In October 2001, GenCorp closed the sale of its Aerojet Electronic & Information Systems (EIS) business to Northrop Grumman for $315 million, generating a pretax gain of $206 million. The transaction significantly improved GenCorp's capital structure as the gain increased equity and cash proceeds reduced debt. Fitch considers the transaction a prudent strategic move since it allows Aerojet to focus on its propulsion business, which has a better competitive position than the EIS business, and to focus its operation geographically in the Sacramento area. However, the transaction materially lowered GenCorp's footprint in the aerospace & defense industry since EIS accounted for the bulk of GenCorp's A&D revenues. Excluding the $398 million in revenues EIS contributed in 2001, GenCorp's A&D sales were only $207 million, excluding real estate sales. Fitch expects GenCorp to explore acquisition opportunities to increase its size in the A&D industry. Excluding the effects of the EIS transaction, Fitch believes sales will increase approximately 30% in 2002 on the back of strong contract wins in 2001. Fitch expects margins on a reported basis to decline due to lower pension income, but excluding this non-cash item, margins should be steady.
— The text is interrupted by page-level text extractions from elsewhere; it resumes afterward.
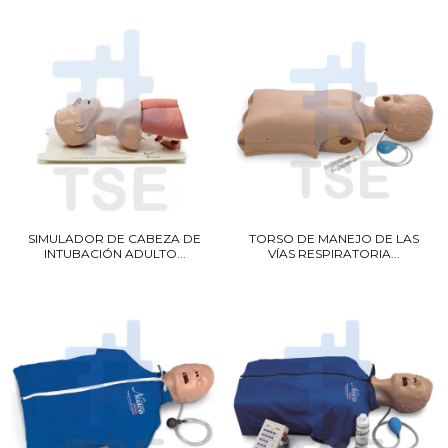
SIMULADOR DE CABEZA DE
TORSO DE MANEJO DE LAS
INTUBACIÓN ADULTO...
VÍAS RESPIRATORIA...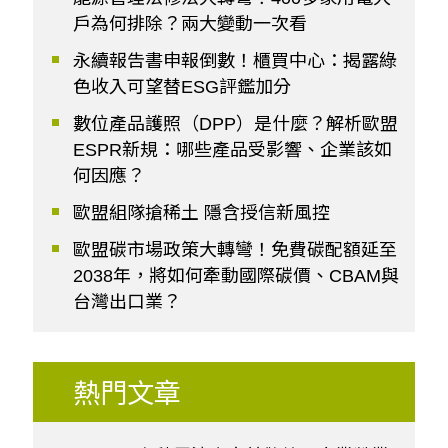
戶為何排除？兩大變動一次看
永續報告書申報倒數！櫃買中心：揭露綠
色收入可望替ESG評鑑加分
數位產品護照（DPP）是什麼？解析歐盟
ESPR新規：哪些產品受影響、企業該如
何因應？
歐盟組隊搶稀土 隱含授信新風控
歐盟碳市場政策大轉彎！免費碳配額延至
2038年，將如何牽動國際碳價、CBAM與
台灣出口業？
熱門文章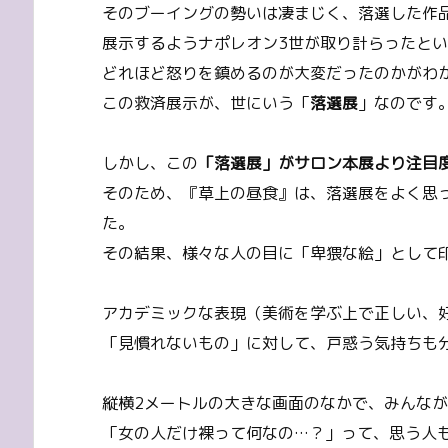
そのブーイングの勢いは凄まじく、落選した作
展示するようナポレオン3世が取り計らったと
どれほど怒りを鎮めるのが大変だったのかがわ
この救済展示が、世にいう「
落選展
」なのです
しかし、この
「落選展」がサロン本展より注目
そのため、『草上の昼食』は、落選展をよく思
た。
その結果、様々な人の目に「卑猥な絵」として
アカデミックな表現（美術を学ぶ上で正しい、
「見慣れないもの」に対して、戸惑う気持ちも
縦横2メートルの大きな画面のなかで、みんな
「女の人だけ裸って何なの…？」って、思う人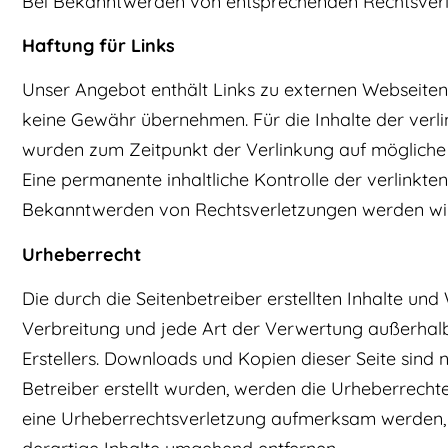
Bei Bekanntwerden von entsprechenden Rechtsverl
Haftung für Links
Unser Angebot enthält Links zu externen Webseiten D
keine Gewähr übernehmen. Für die Inhalte der verlink
wurden zum Zeitpunkt der Verlinkung auf mögliche 
Eine permanente inhaltliche Kontrolle der verlinkte
Bekanntwerden von Rechtsverletzungen werden wir
Urheberrecht
Die durch die Seitenbetreiber erstellten Inhalte un
Verbreitung und jede Art der Verwertung außerhalb
Erstellers. Downloads und Kopien dieser Seite sind n
Betreiber erstellt wurden, werden die Urheberrechte
eine Urheberrechtsverletzung aufmerksam werden, 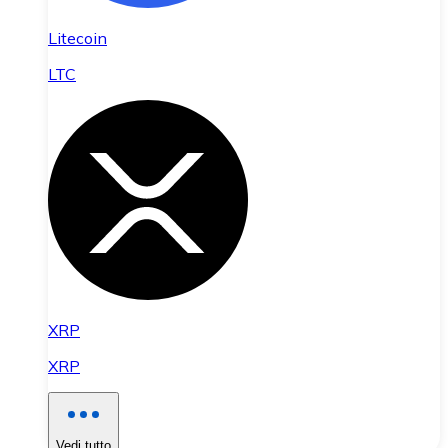
Litecoin
LTC
XRP
XRP
Vedi tutto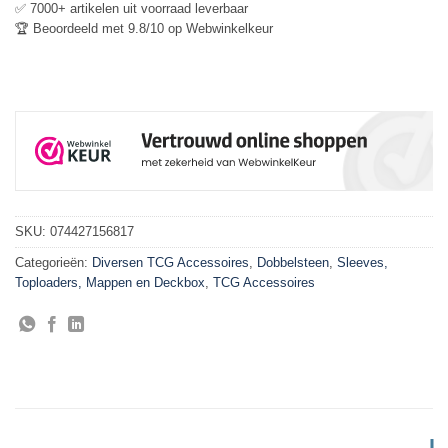
✅ 7000+ artikelen uit voorraad leverbaar
🏆 Beoordeeld met 9.8/10 op Webwinkelkeur
SKU:
074427156817
Categorieën:
Diversen TCG Accessoires
,
Dobbelsteen
,
Sleeves,
Toploaders, Mappen en Deckbox
,
TCG Accessoires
The company should do well in the favorable defense spending environment, particularly as a result of its involvement in missile defense. Two contingencies remain with GenCorp following the EIS sale: environmental liabilities related to the EIS facilities and a purchase price dispute with Northrop. Northrop has proposed a purchase price reduction of $42 million, which GenCorp disputes. An arbitrator will most likely decide the issue.

The GDX Automotive segment faced a challenging year in 2001 due to competitive auto market conditions and integration efforts related to the acquisition on Draftex, which GenCorp purchased in December 2000 for $205 million. The acquisition gave GDX a broader customer and geographic base. In 2001 GenCorp initiated restructuring programs at both GDX and Draftex. The restructuring has included closing three manufacturing facilities; consolidating some facilities; and reducing headcount by 1500. The aggressive restructuring lowered the segment's cost structure by approximately $60 million, which Fitch expects should allow GDX to achieve 5% margin levels for 2002, with the improvement weighted toward the second half. However, 2002 operating margins will remain lower than the segment's potential. First quarter results illustrated the initial benefits of the restructuring. Operating income improved $13 million versus 1Q01, generating a 3.2% operating margin. GDX's first quarter performance was encouraging and it is a key consideration in changing the Rating Outlook to Positive.

AFC has a much-improved outlook for 2002. In December AFC became a wholly owned subsidiary of GenCorp when the parent repurchased NextPharma's 40% stake in AFC. As a result of the repurchase, AFC is now a separate reporting segment of GenCorp. AFC also embarked on a restructuring program in 2001, reducing headcount by more than 40%. With these cost reductions and several new products in the market, AFC appears to be on sounder footing in 2002. Fitch expects AFC's sales to increase to the $45-$50 million range in 2001. Fitch believes AFC should achieve positive operating income in 2002 because of the cost savings from the workforce reductions, marketing cost savings from the termination of the NextPharma relationship, lower start-up costs, and higher volumes. Sales and operating income will be weighted toward the second half.